The longer term trend, as represented on the chart by the 200 day m/a, remains tilted downward after a hitting a peak in Aug. last year. The rallies in the market have been getting shorter in duration since late 2014, and the sell offs have been very much sharper.  Still, with low interest rates and inflation coupled with an economy that is muddling acutely along,  there have been those bright spots that hearten traders and crush the shorts.

My capital resource utilization measure has the US economy running flat out with a full head of
steam in the 95 - 100 range. Even though we are in year seven of the current cyclical expansion,
the CRU remains a humble 82 with ample liquidity in the system.

Monetary Policy

In classical terms, the case for raising short term interest rates just is not there. Economic momentum
although positive, is running very low and US capacity to deliver goods and services is growing at a
faster rate than output. Even though business short term credit demand is increasing at a fairly strong
rate, the banking system is continuing to add to holdings of liquid assets, and there are as yet no
visible strains on banking liquidity that are typical of an economy that is starting to heat up. True
enough, inflation ex. the volatile fuels and foods sectors, has been accelerating mildly, but the full
CPI still only moved up to 1% yr/yr through Feb. '16. As the deflationary pressures from the fuels
sector subsides during the year, inflation may eventually rise toward the Fed's 'red line' of 2%, but
without sharper growth of final demand, the Fed's case for 'normalizing' short term interest rates
will remain marginal at best.

Wednesday, March 09, 2016

Oil Price Note

Readers familiar with this blog know I refrained from a long position in the oil sector until we got
close to the traditional annual oil price bottom around the end of Feb.
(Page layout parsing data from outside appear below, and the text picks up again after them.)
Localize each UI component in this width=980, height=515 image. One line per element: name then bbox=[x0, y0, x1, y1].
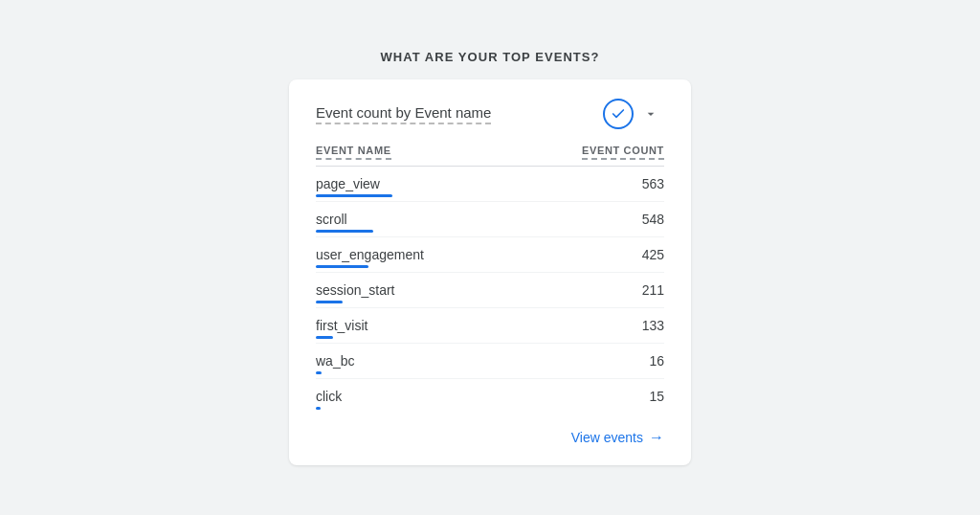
event-bar bbox=[316, 230, 373, 233]
event-name-cell: wa_bc bbox=[316, 353, 354, 374]
event-name-text: scroll bbox=[316, 212, 373, 227]
check-icon[interactable] bbox=[603, 99, 634, 129]
event-name-text: session_start bbox=[316, 282, 394, 298]
view-events-label: View events bbox=[571, 430, 643, 445]
event-bar bbox=[316, 194, 392, 197]
event-bar bbox=[316, 265, 368, 268]
event-bar bbox=[316, 336, 333, 339]
event-count-text: 16 bbox=[649, 353, 664, 369]
event-name-text: click bbox=[316, 389, 342, 404]
event-name-text: wa_bc bbox=[316, 353, 354, 369]
event-count-text: 563 bbox=[642, 176, 664, 191]
event-count-text: 15 bbox=[649, 389, 664, 404]
col-header-event-count: EVENT COUNT bbox=[582, 145, 664, 160]
table-row: user_engagement 425 bbox=[316, 237, 664, 273]
table-row: wa_bc 16 bbox=[316, 344, 664, 379]
table-row: page_view 563 bbox=[316, 167, 664, 202]
dropdown-button[interactable] bbox=[637, 101, 664, 127]
event-count-text: 425 bbox=[642, 247, 664, 262]
event-name-cell: user_engagement bbox=[316, 247, 424, 268]
table-row: scroll 548 bbox=[316, 202, 664, 237]
card-footer: View events → bbox=[316, 414, 664, 446]
page-wrapper: WHAT ARE YOUR TOP EVENTS? Event count by… bbox=[0, 50, 980, 465]
event-name-cell: scroll bbox=[316, 212, 373, 233]
event-name-text: page_view bbox=[316, 176, 392, 191]
view-events-link[interactable]: View events → bbox=[571, 429, 664, 446]
table-header: EVENT NAME EVENT COUNT bbox=[316, 145, 664, 167]
table-row: click 15 bbox=[316, 379, 664, 414]
event-count-text: 548 bbox=[642, 212, 664, 227]
event-bar bbox=[316, 407, 321, 410]
card-title: Event count by Event name bbox=[316, 104, 491, 124]
col-header-event-name: EVENT NAME bbox=[316, 145, 391, 160]
event-name-cell: first_visit bbox=[316, 318, 368, 339]
arrow-icon: → bbox=[649, 429, 664, 446]
page-title: WHAT ARE YOUR TOP EVENTS? bbox=[381, 50, 600, 64]
card-header: Event count by Event name bbox=[316, 99, 664, 129]
event-name-text: user_engagement bbox=[316, 247, 424, 262]
event-count-text: 133 bbox=[642, 318, 664, 333]
card: Event count by Event name EVENT NAME EVE… bbox=[289, 79, 691, 465]
event-name-cell: page_view bbox=[316, 176, 392, 197]
event-name-text: first_visit bbox=[316, 318, 368, 333]
event-name-cell: click bbox=[316, 389, 342, 410]
table-row: first_visit 133 bbox=[316, 308, 664, 344]
event-bar bbox=[316, 371, 322, 374]
header-actions bbox=[603, 99, 664, 129]
table-row: session_start 211 bbox=[316, 273, 664, 308]
event-count-text: 211 bbox=[642, 282, 664, 298]
table-body: page_view 563 scroll 548 user_engagement… bbox=[316, 167, 664, 414]
event-bar bbox=[316, 301, 343, 303]
event-name-cell: session_start bbox=[316, 282, 394, 303]
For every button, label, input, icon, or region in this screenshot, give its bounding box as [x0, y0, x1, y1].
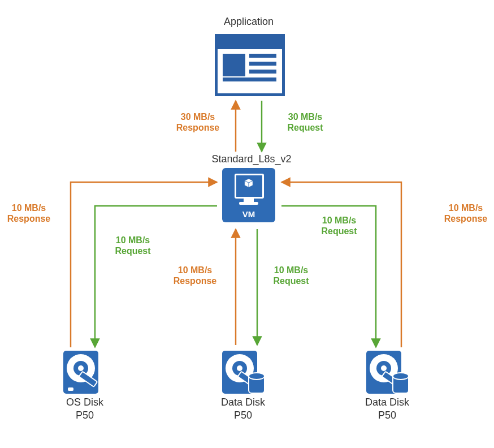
- os-disk-icon: [63, 351, 106, 394]
- data-disk-1-label: Data Disk P50: [209, 396, 277, 421]
- vm-label: VM: [222, 209, 275, 219]
- application-title: Application: [209, 16, 288, 28]
- kind: Request: [321, 226, 357, 236]
- vm-d2-response-label: 10 MB/s Response: [440, 203, 492, 224]
- cube-icon: [244, 178, 254, 188]
- kind: Response: [176, 123, 219, 132]
- os-disk-tier: P50: [76, 410, 94, 421]
- os-disk-label: OS Disk P50: [57, 396, 113, 421]
- rate: 10 MB/s: [274, 265, 308, 275]
- vm-d2-request-label: 10 MB/s Request: [314, 215, 365, 236]
- data-disk-2-label: Data Disk P50: [353, 396, 421, 421]
- data-disk-1-name: Data Disk: [221, 397, 265, 408]
- vm-icon: VM: [222, 168, 275, 222]
- kind: Request: [273, 276, 309, 286]
- kind: Response: [7, 214, 50, 223]
- rate: 10 MB/s: [322, 216, 356, 225]
- vm-title: Standard_L8s_v2: [206, 153, 297, 165]
- data-disk-2-tier: P50: [378, 410, 396, 421]
- rate: 30 MB/s: [288, 112, 322, 122]
- data-disk-1-tier: P50: [234, 410, 252, 421]
- rate: 10 MB/s: [12, 203, 46, 213]
- kind: Response: [174, 276, 216, 286]
- kind: Request: [287, 123, 323, 132]
- os-disk-name: OS Disk: [66, 397, 103, 408]
- app-vm-response-label: 30 MB/s Response: [170, 111, 226, 133]
- rate: 10 MB/s: [178, 265, 212, 275]
- data-disk-1-icon: [222, 351, 265, 394]
- application-icon: [215, 34, 285, 96]
- vm-os-request-label: 10 MB/s Request: [107, 235, 158, 256]
- rate: 30 MB/s: [181, 112, 215, 122]
- vm-d1-request-label: 10 MB/s Request: [266, 265, 317, 286]
- architecture-diagram: Application Standard_L8s_v2 VM OS Disk P: [0, 0, 494, 448]
- vm-d1-response-label: 10 MB/s Response: [170, 265, 220, 286]
- rate: 10 MB/s: [116, 235, 150, 245]
- data-disk-2-name: Data Disk: [365, 397, 409, 408]
- kind: Response: [444, 214, 487, 223]
- data-disk-2-icon: [366, 351, 409, 394]
- rate: 10 MB/s: [449, 203, 483, 213]
- vm-os-response-label: 10 MB/s Response: [3, 203, 54, 224]
- app-vm-request-label: 30 MB/s Request: [277, 111, 333, 133]
- kind: Request: [115, 246, 150, 256]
True to form this time out,
oil has been in rally mode since mid - Feb. The price has entered an intermediate term positive
reversal and has taken out nearly three month resistance of $35. There are nice up trends underway
in RSI and MACD and oil has taken out its 50 day  m/a without stress. The RSI measure is tilting
up to an overbought reading for the first time since last May. From a seasonal perspective, oil has a
decent shot at challenging its 200 day m/a over the next 30 days. WTIC Oil

The oil price tends to hit a plateau / corrective period from mid - Apr. through Jul. Aggressive players
often have to decide as spring takes hold whether to keep long positions through this corrective
period to capture more seasonal strength as the year wears on or take profits and wait for a decent
re-entry period as the summer progresses.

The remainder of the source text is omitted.